Desire to cut costs is a given, and touching memory is a major cost in recent years when memory latency hasn't decreased as fast as clock cycles increased. So pass-by-reference becomes a bigger payoff, even though sharing causes headaches. However, if shared space is immutable, then you can't tell it's shared, and even code running in the same physical process can't tell sharing happens in different logical processes. (I've talked about this before, but not very clearly.)

Just because they're solving completely predictable problems doesn't mean it's not hard. Memory management is a pain. I was just planning to mark memory immutable, and let processes blow themselves up if they tried to modify immutable state. (This is a kind of "kill them all and let the coder sort them out" design style, putting the burden of eventually meeting constraints on the programmer, rather than forcing the OS to protect itself from predations of coders.)

So pass-by-reference becomes

So pass-by-reference becomes a bigger payoff, even though sharing causes headaches.

See this recent discussion of a PLT Scheme paper which allows memory accountability with full sharing. This means that separate heaps and separate GCs and the exchange heap for IPC as in Singularity aren't necessary to properly account for memory.

Statically verified channel contracts?

In the conclusion:

To our knowledge, this work is the first to integrate a full-fledged garbage-collected language with statically verified channel contracts and safe zero-copy passing of memory blocks.

However, I do not see any details about the statically verified channel contracts. The only thing I saw was:

Send methods never block and only fail if the endpoint is in a state in the conversation where the message cannot be sent.

...which would be a runtime check, not a static check. That statement leads me to believe that the channel contracts do not offer any stronger guarantees than any other IDL compiler-like system.

Furthermore, I do not see a big deal with multiple garbage collectors here---there is one per process, the same as any other system, and a manually-allocated global heap for message storage. That the performance of IPC is better than on systems that do have to cross VM boundaries is unsurprising, but that was the point of an earlier paper, if I remember correctly.

The future work also describes:

We are also developing extensions to the channel contracts that enable static prevention of deadlock in the communication of processes.

...which would be neat, but not terribly so since their channel contracts are basic state machines.

the benefit of the doubt

The nice thing about being hopelessly out of my depth when reading this stuff is that when I do not see the details I'm still inclined to give the authors the benefit of the doubt.

Given that the authors repeatedly talk about statically verified channel contracts, we can be confident that they think that's what they have implemented - which just leaves the minor details of whether we agree about what that means, and if we do agree then how did they do it ;-)

I guess (and I mean guess) that "session types" is a hint:

"Channel communication is governed by statically verified channel contracts that describe messages, message argument types, and valid message interaction sequences as finite state machines similar to session types [17, 21]." 1 INTRODUCTION

and hints about applying static verification of explicit resource use

"The rules described in this section for handling blocks in the exchange heap allow a compiler to statically verify that ... 3) send and receive operations on channels are never applied in the wrong protocol state." 3 RESOURCE VERIFICATION

and

"... the static tracking ensures the following system-wide invariants:
* The sequence of messages observed on channels correspond to the channel contract." 3.2.1 Discussion

and as a wild-ass-guess, maybe they are building on previous work like "The Fugue protocol checker"?
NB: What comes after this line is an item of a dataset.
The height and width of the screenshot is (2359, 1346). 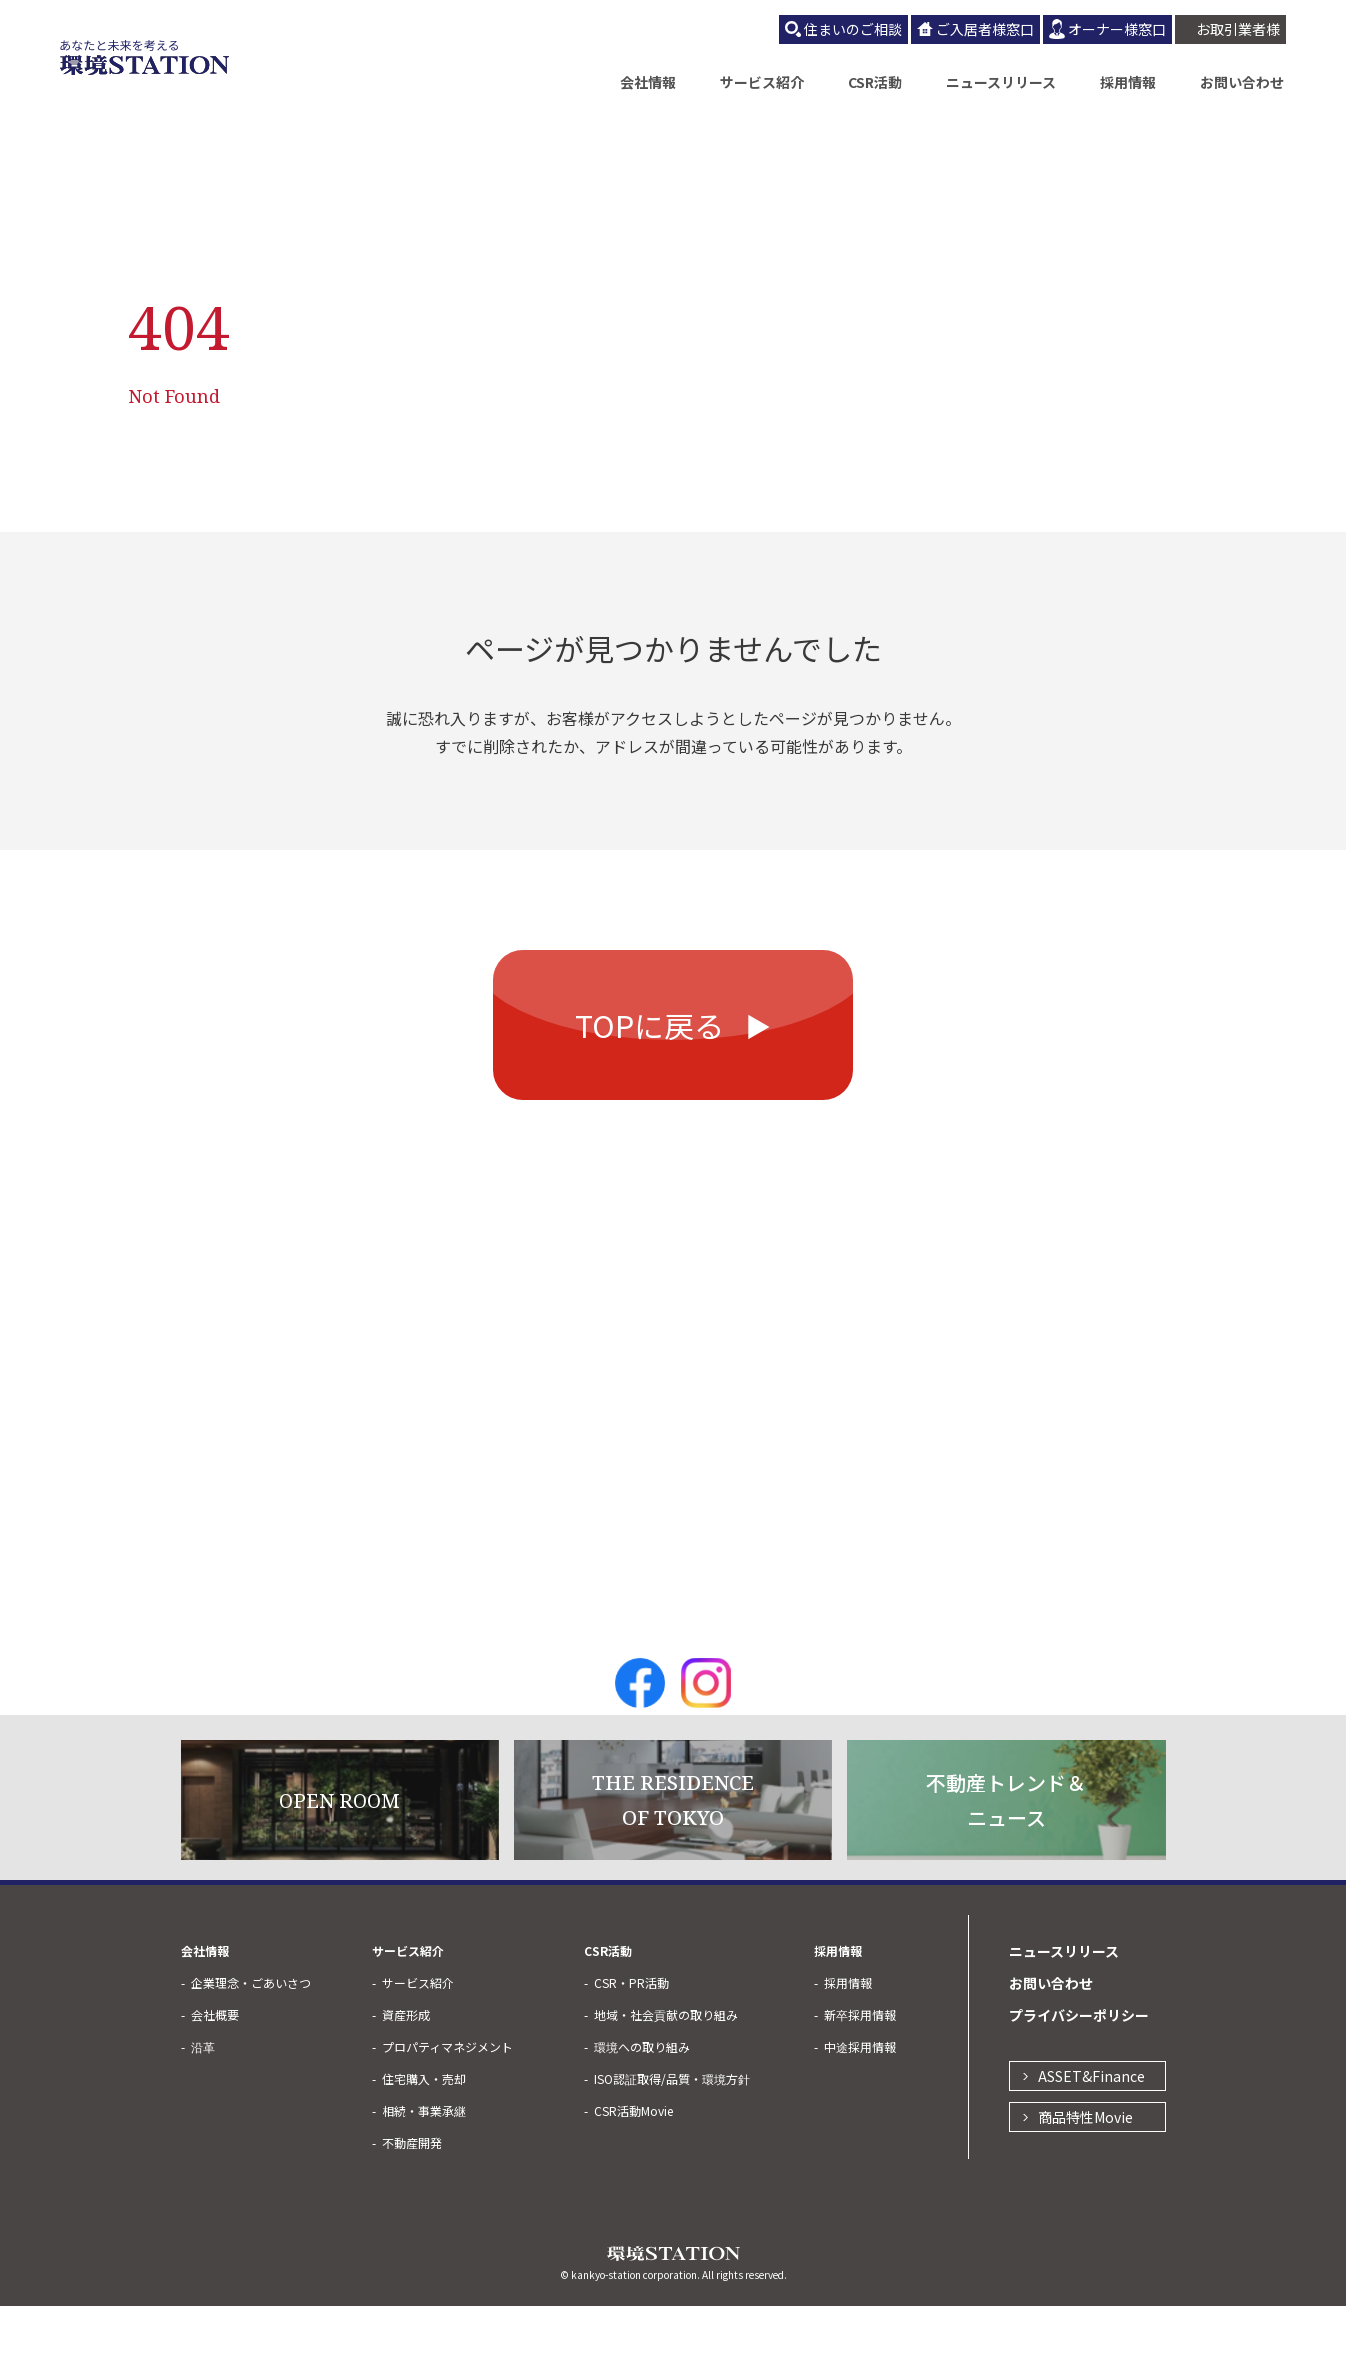 What do you see at coordinates (875, 82) in the screenshot?
I see `CSR活動` at bounding box center [875, 82].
static prevention of deadlock

Here's a pre-publication paper Static Deadlock Prevention in Dynamically Configured Communication Networks (pdf)

"The technique is based on statically approximating all potential wait cycles that could arise at runtime. The potential cycle information is computed from the local perspective of each process, leading to a modular analysis.
We prove the soundness of the analysis (namely dead-lock freedom) on a simple but realistic language that captures the essence of such communication networks."